Fraser Surrey Docks (FSD) has been in business for over 50 years, is the largest multi-purpose terminal on North America’s west coast, handling over 250 deep-sea vessels annually with millions of tonnes of cargo, while employing 230 direct, full-time jobs in Surrey, and contributing to the 4,000 jobs supported by Port Metro Vancouver in the City of Surrey.
The project will transfer coal via Burlington Northern Santa Fe (BNSF) from the United States to barges at the facility, which will then be towed individually to a staging point off the mouth of the Fraser River, where they will be towed (in twos) to a storage and loading coal port on Texada Island in the Georgia Strait. The coal will then be loaded aboard deep-sea transporters for shipment to Asia.
EXPANDING ITS BUSINESS:
Fraser Surrey Docks is seeking to grow its business and better utilize its capacity, contributing to the increased value of the Asia Pacific Gateway, to the growth of the economy of Surrey, the Lower Mainland, the Province of BC and Canada. It is currently operating below its capacity, and sees this as an important way to facilitate safe, efficient and environmentally sustainable ways to expand their offerings. This plan will see the train volume increase by only one train every other day in 2014 and once per day in 2015, well below the volume prior to the 2009/10 business down-turn. FSD, permitted to handle coal under its existing license, has applied for a permit to build a coal handling facility all within its current footprint of the of the FSD site. Here, it will receive full coal unit trains, unload them from bottom dump rail cars into fully enclosed shallow pits, directly transferring the coal via covered conveyor belts to waiting barges. There will be no coal storage on site under normal operations.

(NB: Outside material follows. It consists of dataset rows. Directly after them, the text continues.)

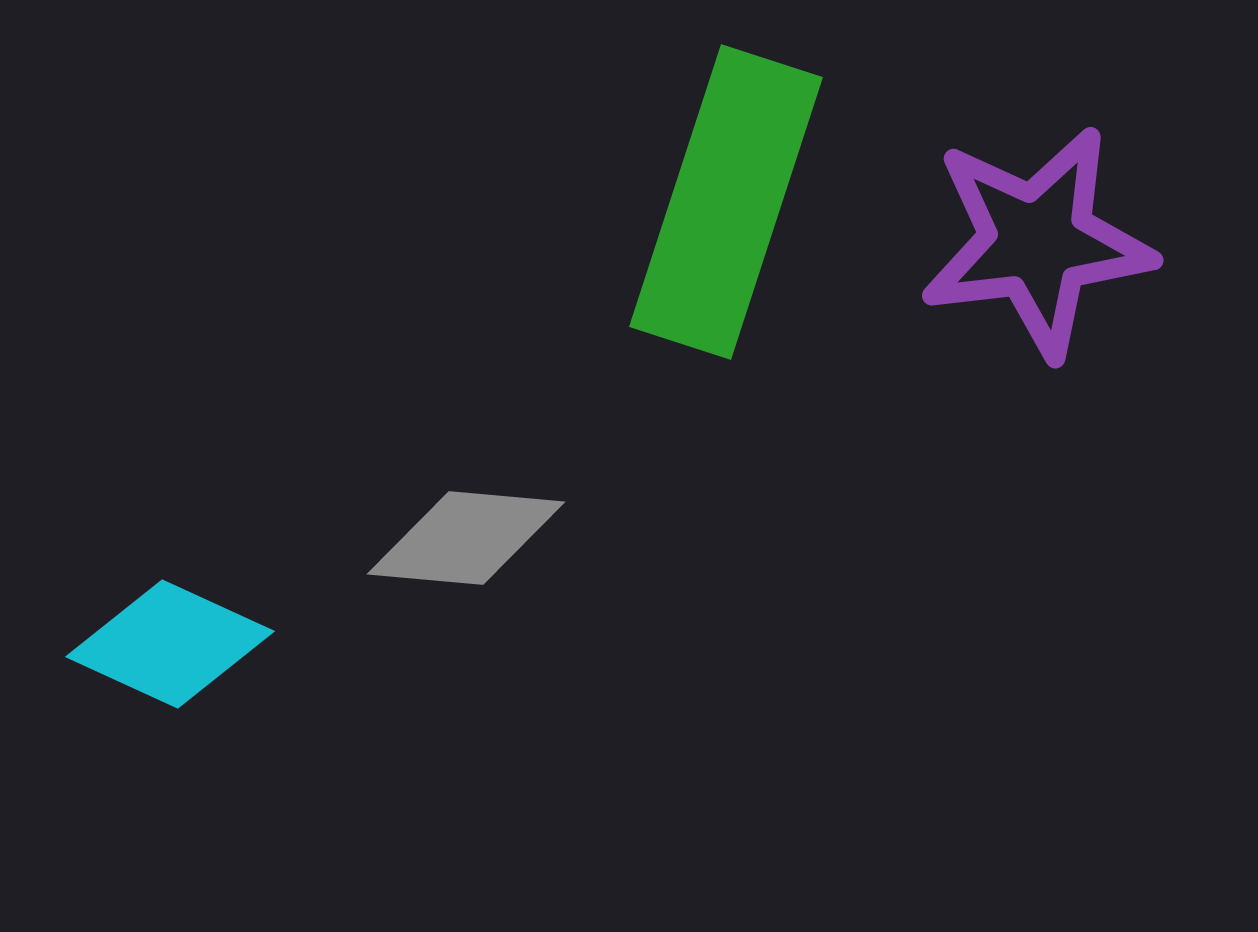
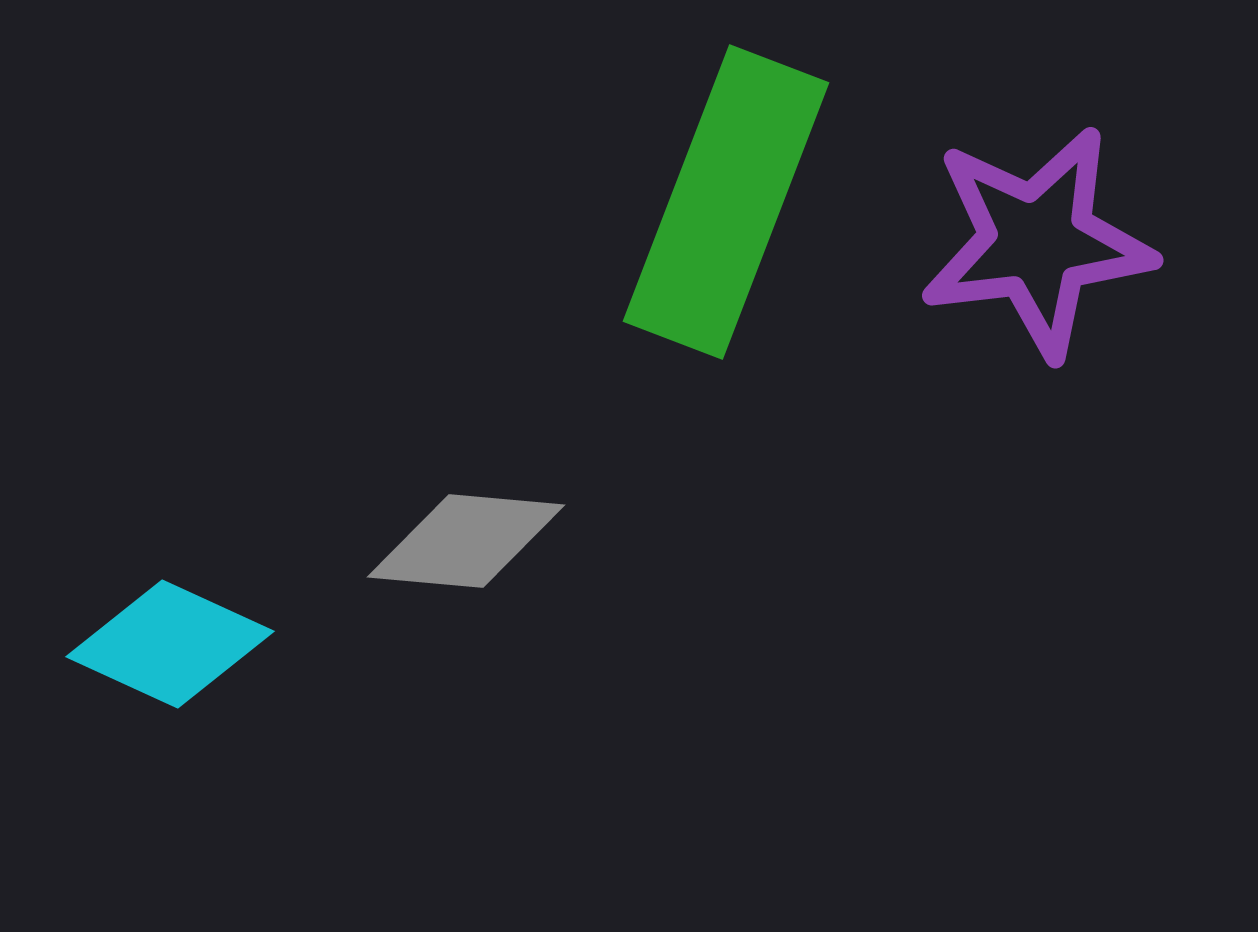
green rectangle: rotated 3 degrees clockwise
gray diamond: moved 3 px down
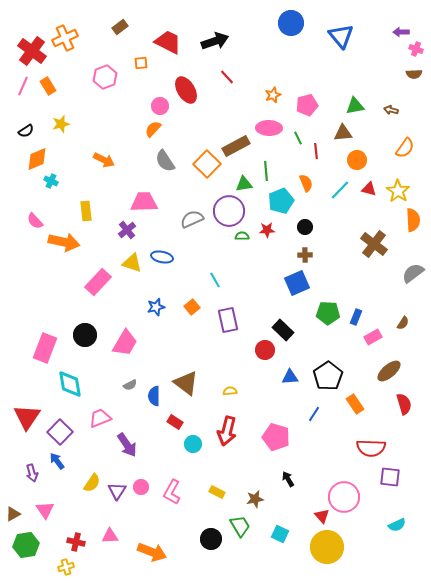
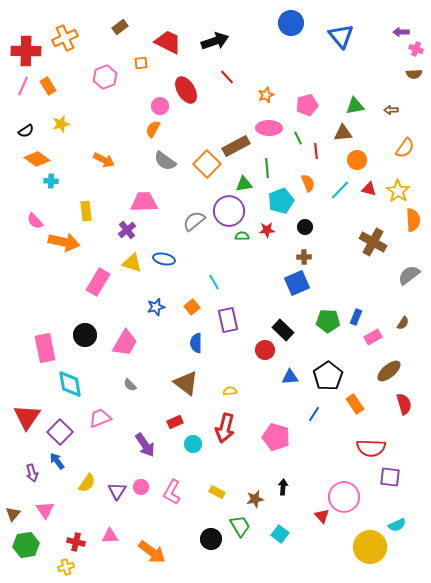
red cross at (32, 51): moved 6 px left; rotated 36 degrees counterclockwise
orange star at (273, 95): moved 7 px left
brown arrow at (391, 110): rotated 16 degrees counterclockwise
orange semicircle at (153, 129): rotated 12 degrees counterclockwise
orange diamond at (37, 159): rotated 60 degrees clockwise
gray semicircle at (165, 161): rotated 20 degrees counterclockwise
green line at (266, 171): moved 1 px right, 3 px up
cyan cross at (51, 181): rotated 24 degrees counterclockwise
orange semicircle at (306, 183): moved 2 px right
gray semicircle at (192, 219): moved 2 px right, 2 px down; rotated 15 degrees counterclockwise
brown cross at (374, 244): moved 1 px left, 2 px up; rotated 8 degrees counterclockwise
brown cross at (305, 255): moved 1 px left, 2 px down
blue ellipse at (162, 257): moved 2 px right, 2 px down
gray semicircle at (413, 273): moved 4 px left, 2 px down
cyan line at (215, 280): moved 1 px left, 2 px down
pink rectangle at (98, 282): rotated 12 degrees counterclockwise
green pentagon at (328, 313): moved 8 px down
pink rectangle at (45, 348): rotated 32 degrees counterclockwise
gray semicircle at (130, 385): rotated 72 degrees clockwise
blue semicircle at (154, 396): moved 42 px right, 53 px up
red rectangle at (175, 422): rotated 56 degrees counterclockwise
red arrow at (227, 431): moved 2 px left, 3 px up
purple arrow at (127, 445): moved 18 px right
black arrow at (288, 479): moved 5 px left, 8 px down; rotated 35 degrees clockwise
yellow semicircle at (92, 483): moved 5 px left
brown triangle at (13, 514): rotated 21 degrees counterclockwise
cyan square at (280, 534): rotated 12 degrees clockwise
yellow circle at (327, 547): moved 43 px right
orange arrow at (152, 552): rotated 16 degrees clockwise
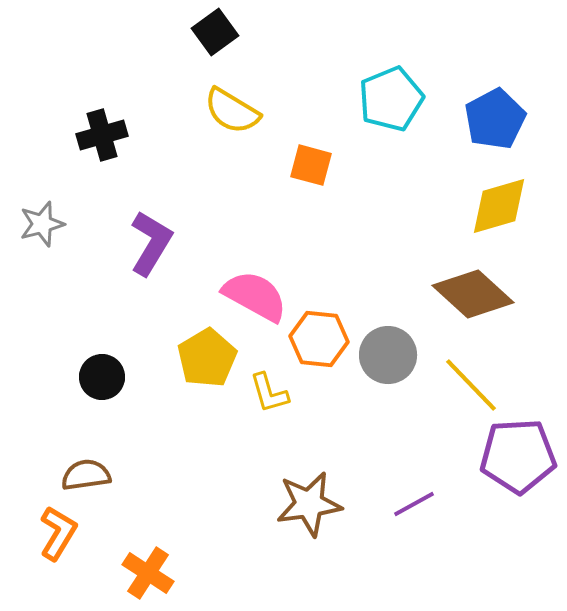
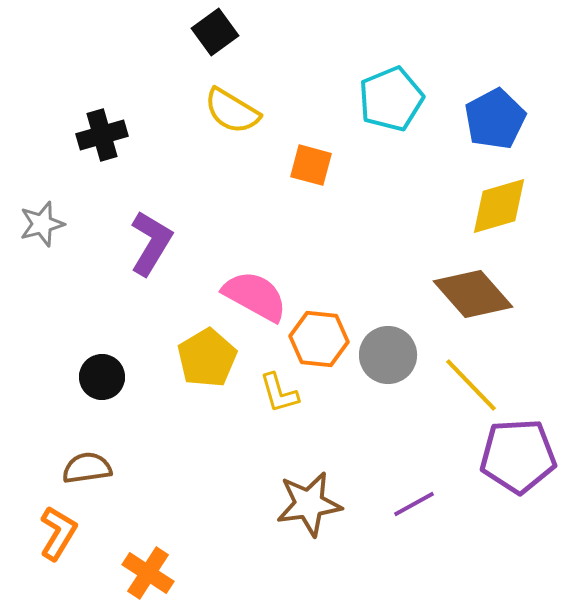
brown diamond: rotated 6 degrees clockwise
yellow L-shape: moved 10 px right
brown semicircle: moved 1 px right, 7 px up
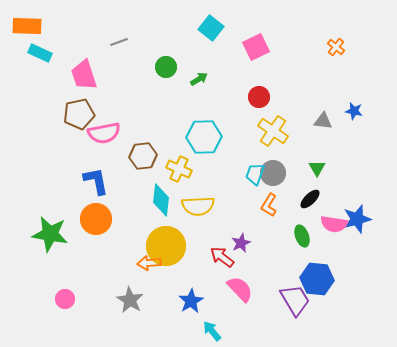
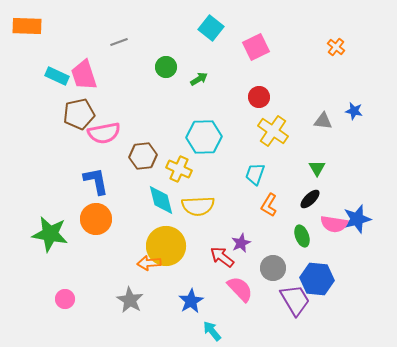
cyan rectangle at (40, 53): moved 17 px right, 23 px down
gray circle at (273, 173): moved 95 px down
cyan diamond at (161, 200): rotated 20 degrees counterclockwise
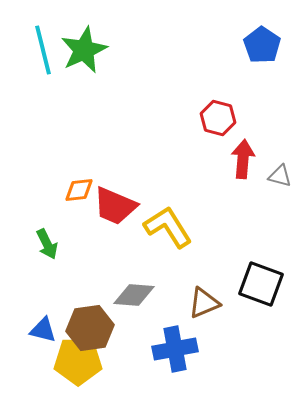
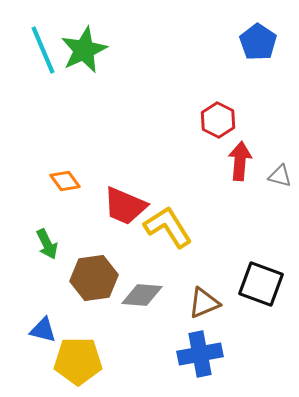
blue pentagon: moved 4 px left, 3 px up
cyan line: rotated 9 degrees counterclockwise
red hexagon: moved 2 px down; rotated 12 degrees clockwise
red arrow: moved 3 px left, 2 px down
orange diamond: moved 14 px left, 9 px up; rotated 60 degrees clockwise
red trapezoid: moved 10 px right
gray diamond: moved 8 px right
brown hexagon: moved 4 px right, 50 px up
blue cross: moved 25 px right, 5 px down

A topping coating will be applied to the cargo in the rail cars, which has demonstrated an 85% reduction in dust. This will be applied to assist in dust mitigation and the prevention of combustion. The coal will be profiled into a bread-loaf shape to further reduce any wind impact on the cargo. Unloaded rail cars will be sprayed inside the unloading shed to clean any remaining dust before being returned to service.
When loading directly from train to barge, the coal is moved through a sealed system of water spraying systems to significantly reduce the potential for dust emissions. The water will then be captured, cleaned and reused in the cleaning system.
At the barge, an adjustable loading snorkel will reduce the coal drop height. The barge will have increased sidewalls. Coal will be loaded to a height below the sidewalls, low enough to minimize any wind loss. Further protocols will require the monitoring of weather, which in high wind conditions, can result in shutdown.
In addition there are protocols to minimize train, construction and operations noise and extensive plans for both incident prevention and emergency response.
Extensive professional reviews support FSD's stated expectations for the project, and the depth of experience of their management and staff inspires further confidence. The Surrey Board of Trade is satisfied that this initiative will function in a manner that meets all community standards and expectations, and therefore supports its implementation.